> **Data records**:

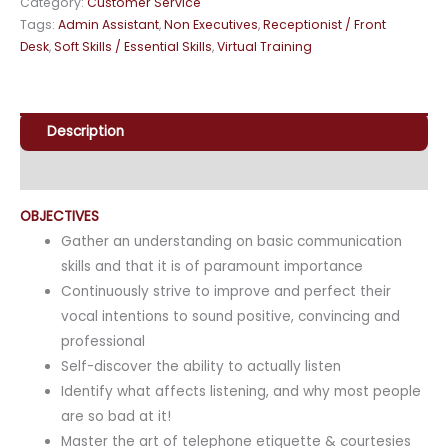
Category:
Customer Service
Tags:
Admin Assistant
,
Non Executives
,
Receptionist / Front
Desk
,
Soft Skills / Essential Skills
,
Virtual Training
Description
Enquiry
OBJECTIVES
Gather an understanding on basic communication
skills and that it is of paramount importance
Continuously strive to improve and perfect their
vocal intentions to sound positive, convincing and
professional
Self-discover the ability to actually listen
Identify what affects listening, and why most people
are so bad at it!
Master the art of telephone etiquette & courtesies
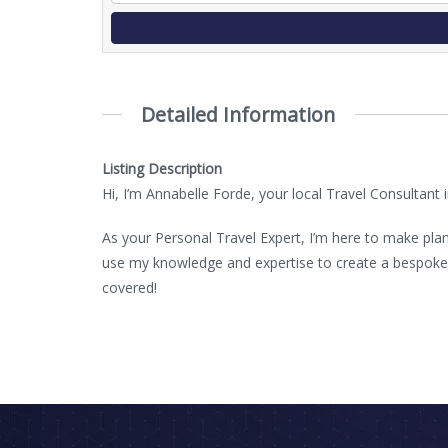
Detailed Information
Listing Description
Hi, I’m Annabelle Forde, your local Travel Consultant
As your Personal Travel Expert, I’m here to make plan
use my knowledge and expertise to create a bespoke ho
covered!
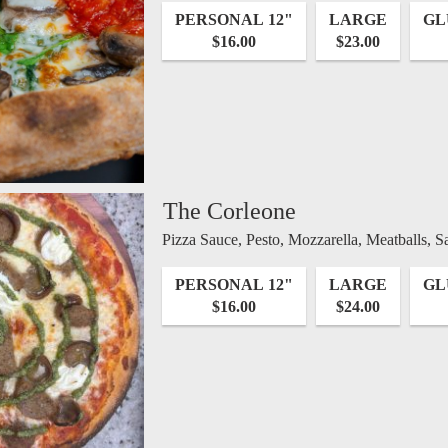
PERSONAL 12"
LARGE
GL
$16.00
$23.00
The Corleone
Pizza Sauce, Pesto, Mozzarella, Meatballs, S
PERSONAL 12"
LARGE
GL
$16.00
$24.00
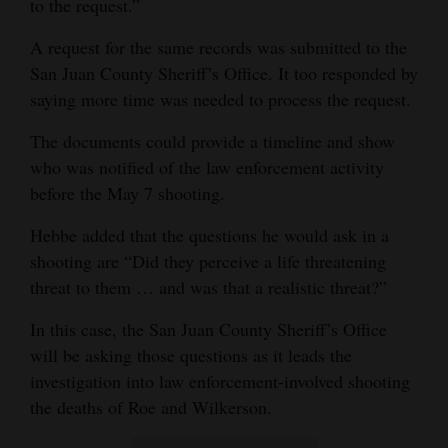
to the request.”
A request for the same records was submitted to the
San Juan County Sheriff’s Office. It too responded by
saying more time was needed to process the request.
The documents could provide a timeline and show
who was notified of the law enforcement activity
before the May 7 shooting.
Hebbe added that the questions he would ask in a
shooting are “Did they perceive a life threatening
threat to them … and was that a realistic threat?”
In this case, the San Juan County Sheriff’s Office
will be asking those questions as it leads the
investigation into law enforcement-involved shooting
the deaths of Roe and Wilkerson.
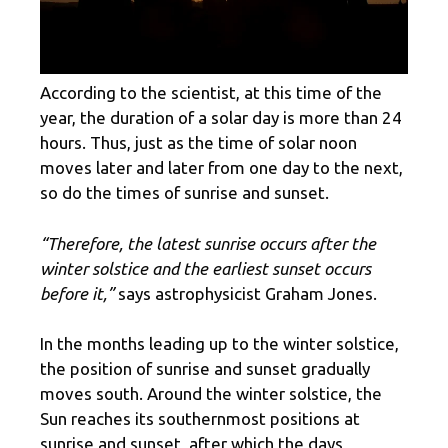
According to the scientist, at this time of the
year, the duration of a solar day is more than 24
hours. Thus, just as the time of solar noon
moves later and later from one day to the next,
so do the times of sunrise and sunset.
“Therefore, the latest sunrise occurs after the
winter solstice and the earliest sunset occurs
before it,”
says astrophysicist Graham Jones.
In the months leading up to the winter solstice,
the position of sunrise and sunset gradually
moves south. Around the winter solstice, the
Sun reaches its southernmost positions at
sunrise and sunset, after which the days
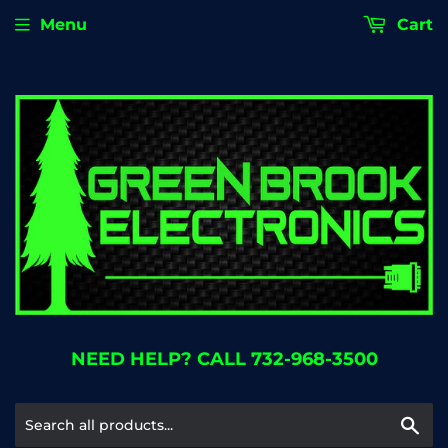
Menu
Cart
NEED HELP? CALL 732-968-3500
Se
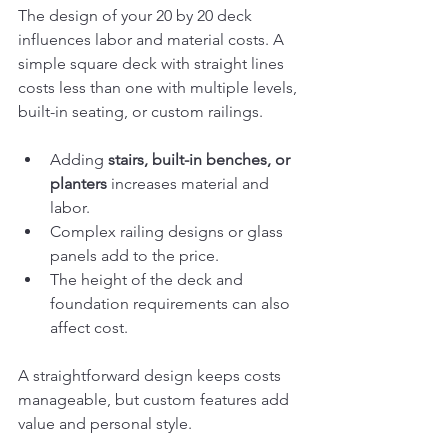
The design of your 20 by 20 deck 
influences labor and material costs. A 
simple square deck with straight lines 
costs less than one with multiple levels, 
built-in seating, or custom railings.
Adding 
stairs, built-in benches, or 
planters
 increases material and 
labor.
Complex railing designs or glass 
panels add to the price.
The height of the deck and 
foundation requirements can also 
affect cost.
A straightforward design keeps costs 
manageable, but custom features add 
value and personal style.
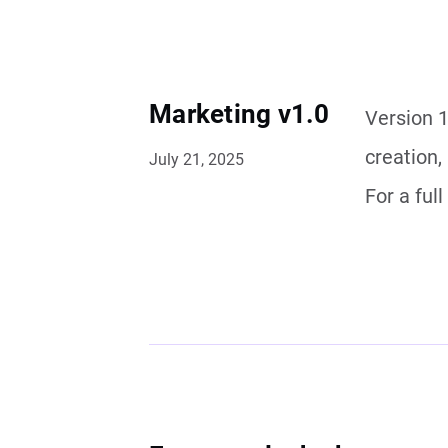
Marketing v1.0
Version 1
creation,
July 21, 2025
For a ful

==

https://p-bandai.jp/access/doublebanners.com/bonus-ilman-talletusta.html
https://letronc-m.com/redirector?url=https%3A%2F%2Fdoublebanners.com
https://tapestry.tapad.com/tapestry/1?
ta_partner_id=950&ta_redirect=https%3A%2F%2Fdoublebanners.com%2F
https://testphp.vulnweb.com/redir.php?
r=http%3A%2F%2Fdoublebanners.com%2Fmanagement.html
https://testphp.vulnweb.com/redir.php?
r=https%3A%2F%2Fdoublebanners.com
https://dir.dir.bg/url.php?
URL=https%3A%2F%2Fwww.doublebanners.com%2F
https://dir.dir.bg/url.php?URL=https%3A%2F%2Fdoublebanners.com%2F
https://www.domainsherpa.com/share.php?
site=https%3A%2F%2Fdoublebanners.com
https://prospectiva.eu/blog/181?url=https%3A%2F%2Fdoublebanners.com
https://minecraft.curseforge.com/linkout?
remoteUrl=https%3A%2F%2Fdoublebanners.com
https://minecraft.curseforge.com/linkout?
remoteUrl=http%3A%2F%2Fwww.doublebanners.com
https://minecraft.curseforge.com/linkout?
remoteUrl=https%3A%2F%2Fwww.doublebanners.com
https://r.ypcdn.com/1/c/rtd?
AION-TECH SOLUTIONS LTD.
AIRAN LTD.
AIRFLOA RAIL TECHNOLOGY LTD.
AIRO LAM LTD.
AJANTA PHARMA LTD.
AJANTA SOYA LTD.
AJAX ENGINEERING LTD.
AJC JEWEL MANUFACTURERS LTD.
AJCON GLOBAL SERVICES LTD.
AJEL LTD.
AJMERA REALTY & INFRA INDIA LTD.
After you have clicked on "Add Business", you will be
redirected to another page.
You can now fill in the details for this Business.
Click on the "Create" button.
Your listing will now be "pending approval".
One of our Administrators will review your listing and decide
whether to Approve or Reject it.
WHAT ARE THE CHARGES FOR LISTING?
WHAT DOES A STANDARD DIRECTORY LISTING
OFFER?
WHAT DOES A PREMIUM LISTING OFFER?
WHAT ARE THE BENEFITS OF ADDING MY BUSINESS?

> **What is required**: Go through the records. Copy each line where "occurs" appears.

> **Result of this exercise**:
“Therefore, the latest sunrise occurs after the
winter solstice and the earliest sunset occurs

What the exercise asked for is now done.